Na wojennym szlaku...
Marszałkowie ośmiu województw – w tym także podlaskiego - podpisali w Łodzi list intencyjny w sprawie utworzenia „Szlak Frontu Wschodniego I Wojny Światowej”. Szlak ma biec od Warmii i Mazur po Karpaty. Samorządowcy chcą z tego zrobić atrakcję turystyczną, bo podobne miejsca na zachodzie Europy są oblegane.
Inicjatorem „Szlaku Frontu Wschodniego I Wojny Światowej” jest Włodzimierz Fisiak, Marszałek Województwa Łódzkiego.

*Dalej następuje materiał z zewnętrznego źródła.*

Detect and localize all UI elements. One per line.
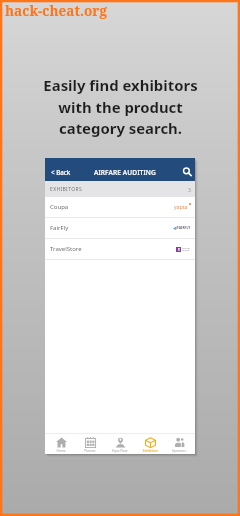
button[interactable]: FairFly — [45, 218, 195, 239]
button[interactable]: Exhibitors — [136, 434, 164, 453]
button[interactable]: Coupa — [45, 197, 195, 218]
button[interactable]: Search — [179, 164, 195, 180]
staticText: EXHIBITORS — [50, 186, 82, 193]
staticText: FAIRFLY — [177, 226, 191, 230]
staticText: AIRFARE AUDITING — [94, 168, 156, 177]
staticText: hack-cheat.org — [5, 1, 107, 20]
button[interactable]: Planner — [76, 434, 104, 453]
staticText: Planner — [84, 449, 96, 453]
staticText: Coupa — [50, 203, 69, 211]
staticText: Exhibitors — [143, 449, 158, 453]
button[interactable]: < Back — [50, 165, 72, 179]
staticText: Expo Floor — [112, 449, 128, 453]
button[interactable]: Expo Floor — [106, 434, 134, 453]
staticText: yapta — [174, 203, 188, 210]
staticText: Sponsors — [172, 449, 186, 453]
staticText: Home — [56, 449, 66, 453]
staticText: Easily find exhibitors with the product … — [43, 75, 198, 138]
button[interactable]: TravelStore — [45, 239, 195, 260]
staticText: T — [178, 248, 180, 252]
staticText: 3 — [188, 186, 191, 193]
staticText: TravelStore — [50, 245, 82, 253]
button[interactable]: Home — [47, 434, 75, 453]
staticText: < Back — [51, 168, 71, 176]
staticText: TRAVEL STORE — [182, 246, 191, 252]
staticText: FairFly — [50, 224, 69, 232]
button[interactable]: Sponsors — [165, 434, 193, 453]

Naszymi pamiątkami po wydarzeniach sprzed bez mała wieku są cmentarze, twierdze, wciąż zachowane okopy, unikalne sieci kolei wąskotorowych budowanych w latach 1914-1915 na potrzeby frontu, ale w większości przypadków to wszystko niszczeje.
- Dla nas, Polaków, szlak będzie formą uczczenia tych rodaków, którzy jako jedyny naród w Europie musieli walczyć przeciwko sobie w armiach trzech zaborców – mówił marszałek Fisiak.
Współpraca i koordynacja działań przez osiem województw ma sprawić, że powstanie produkt turystyczny o znaczeniu europejskim. Na polach bitwy pod Verdum, o którym uczą się w szkołach całej Europy, zginęło milion żołnierzy, a pod Gorlicami, o czym mało kto wie, dwa miliony. To na froncie wschodnim tworzył się podział kontynentu wytyczony na kongresie w Wersalu.
Zgodnie z planami marszałków fronty zachodni i wschodni mają zostać oznaczone tak samo: drzewami mirabelek. Nie będą tworzyć zwartego szpaleru drzew od Verdun do Polski, ale - jak mówią pomysłodawcy - wystarczy, że od jednego drzewa będzie widać następne. Aleja może biec miedzami, polami, niekoniecznie wzdłuż dróg.
Po podpisaniu porozumienia w sprawie utworzenia szlaku zaczną się robocze spotkania specjalistów ds. turystyki i promocji z ośmiu województw, którzy wspólnie opracują jego szczegółową koncepcję i strategię promocji. Projekt ma zostać sfinansowany w dużej części z pieniędzy unijnych.